For now, DePuy and J&J are offering direct compensation to the estimated 93,000 people around the world who need to have their ASR hip implants in the form of payments for medical exams and device-related treatments. The WSJ notes that the companies could point to that program when trying to reduce their financial liability in court. Patients and their lawyers will also be under obligation to produce medical evidence that their health was damaged and their quality of life was diminished because of the defective medical devices.

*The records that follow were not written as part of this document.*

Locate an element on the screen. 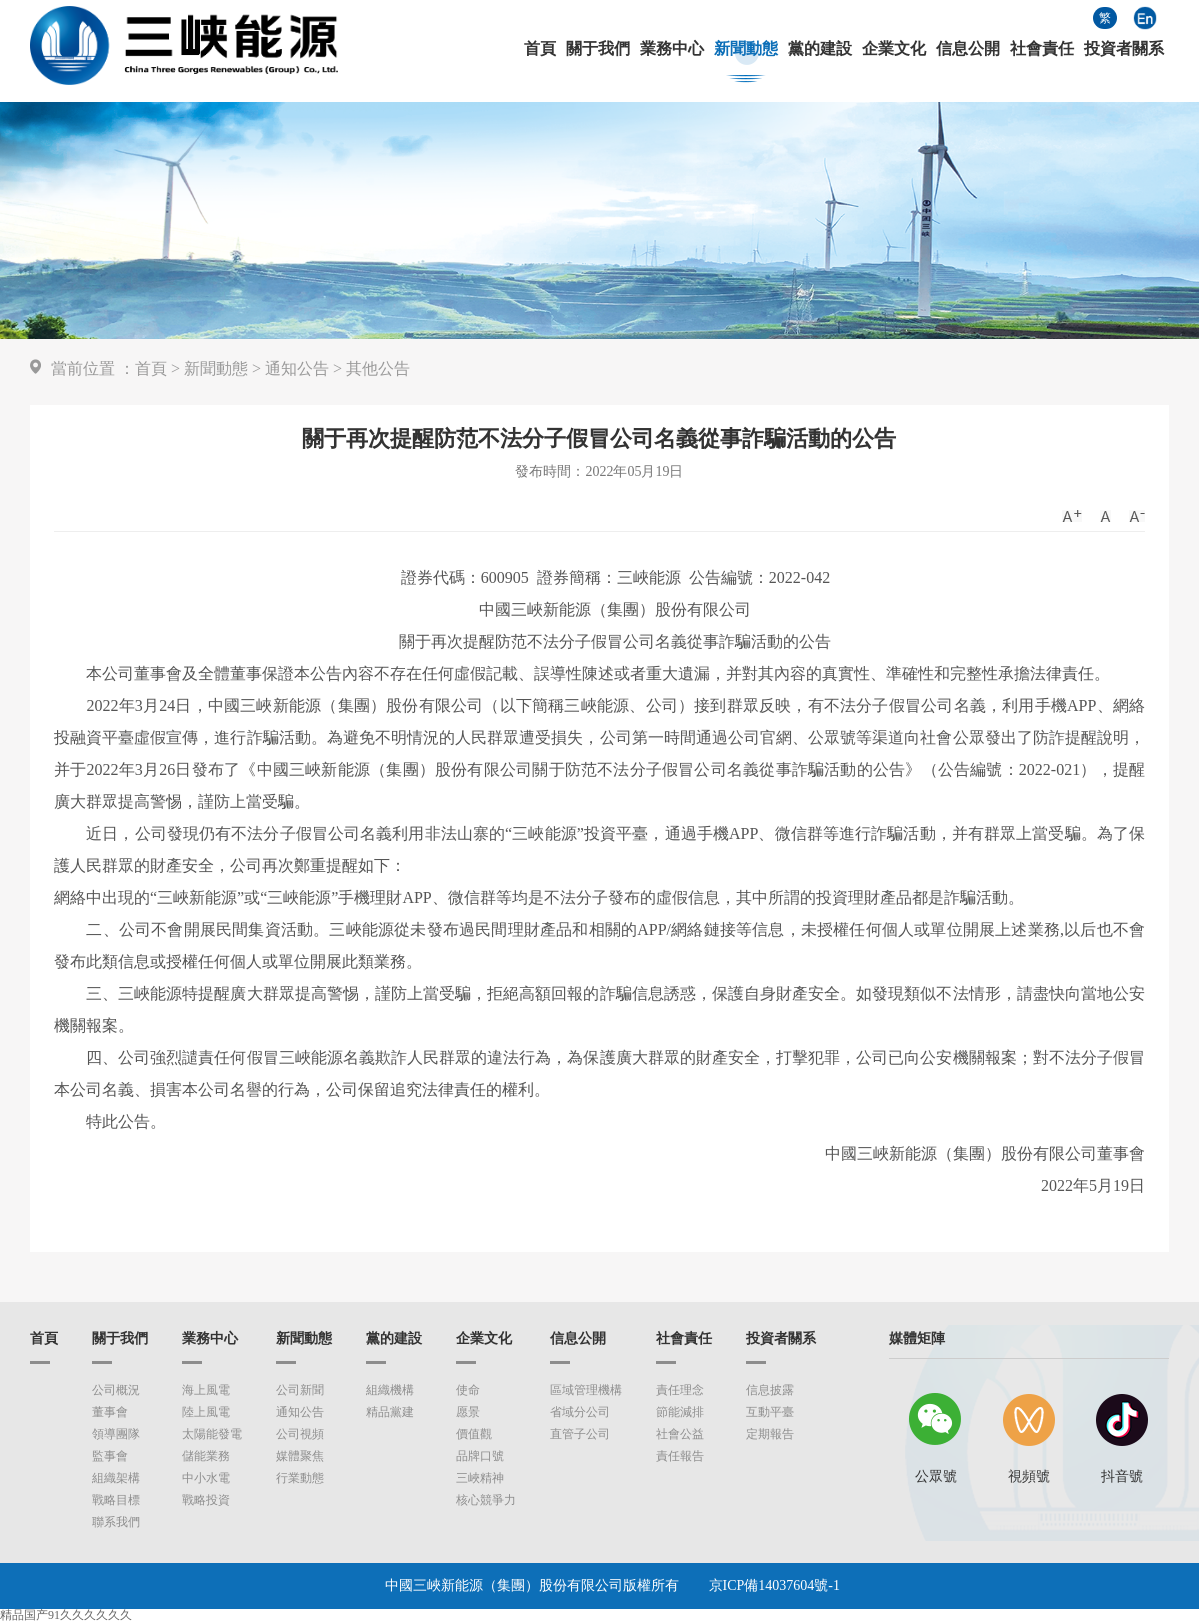 The height and width of the screenshot is (1622, 1199). 戰略目標 is located at coordinates (116, 1500).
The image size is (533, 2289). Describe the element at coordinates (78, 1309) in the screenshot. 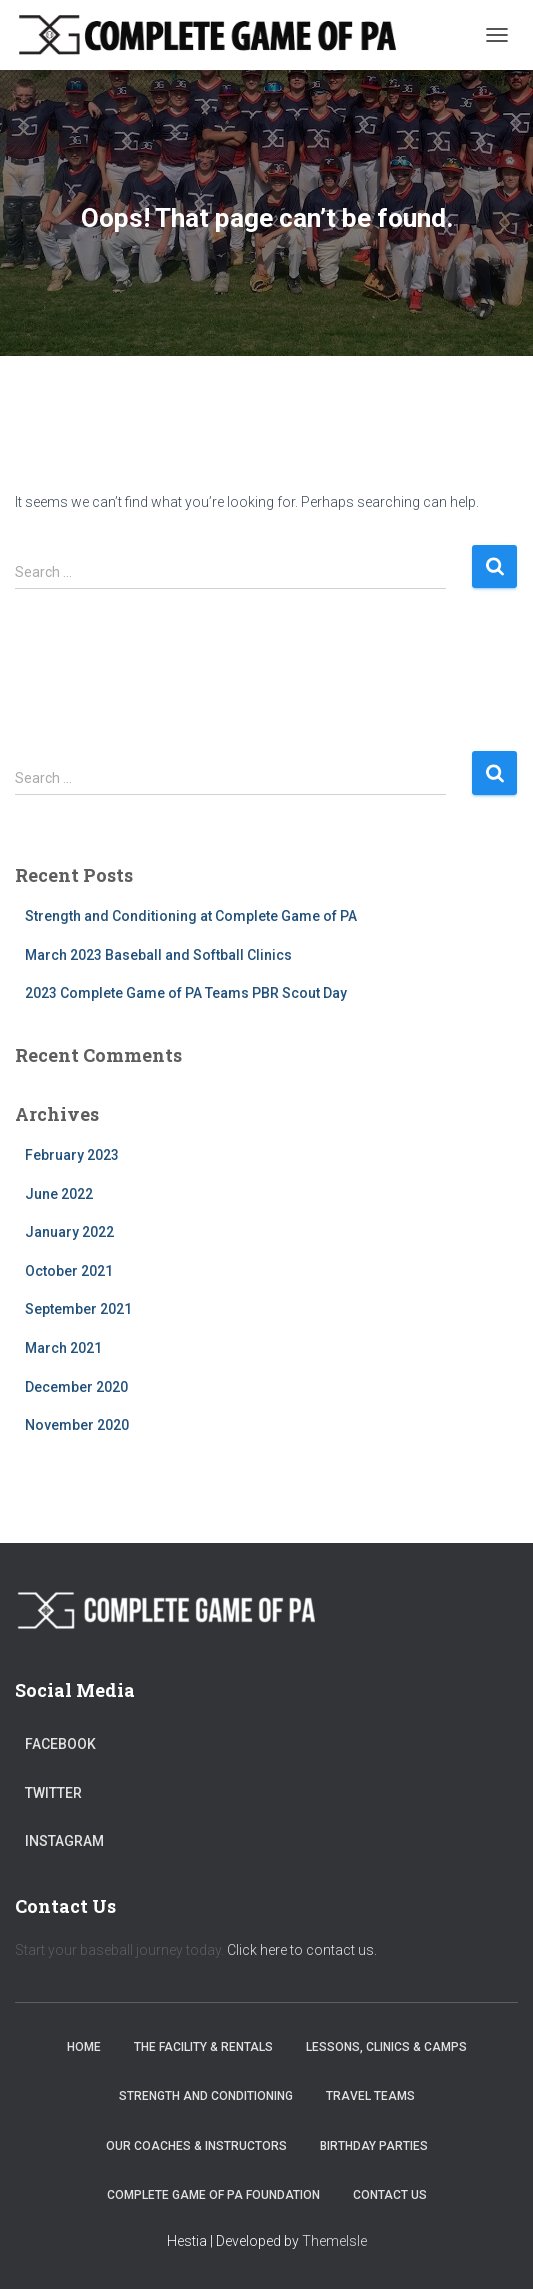 I see `September 2021` at that location.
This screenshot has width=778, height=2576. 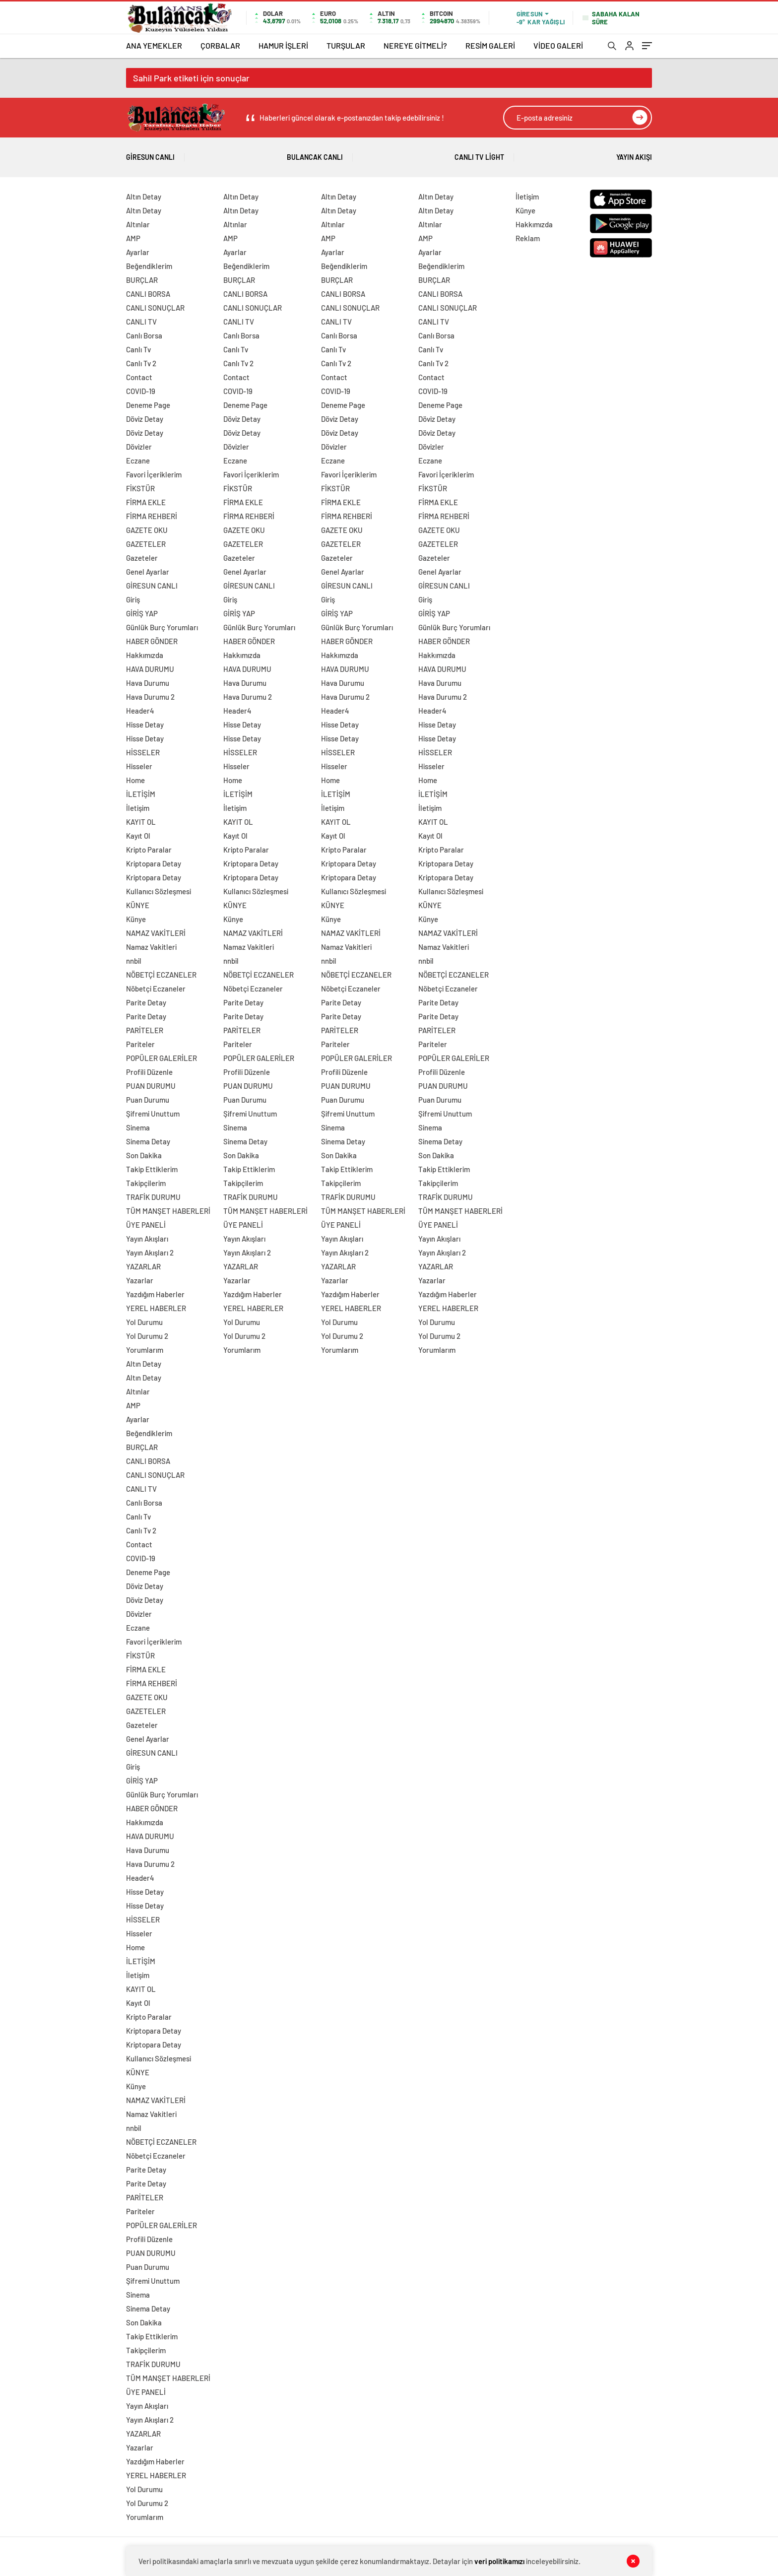 I want to click on Pariteler, so click(x=140, y=1044).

Making such a case is possible for a skilled attorney who knows how to work with and present information from medical records, expert testimony from health care providers and scientific data on risks and health outcomes from unsafe products like recalled medications. This has been shown in the cases for victims of the failed diet drug Fen-Phen, and, on a smaller scale, when one of my Virginia personal injury law firm colleagues succeeded in securing a settlement for a patient who wound up hospitalized after receiving an incorrect prescription.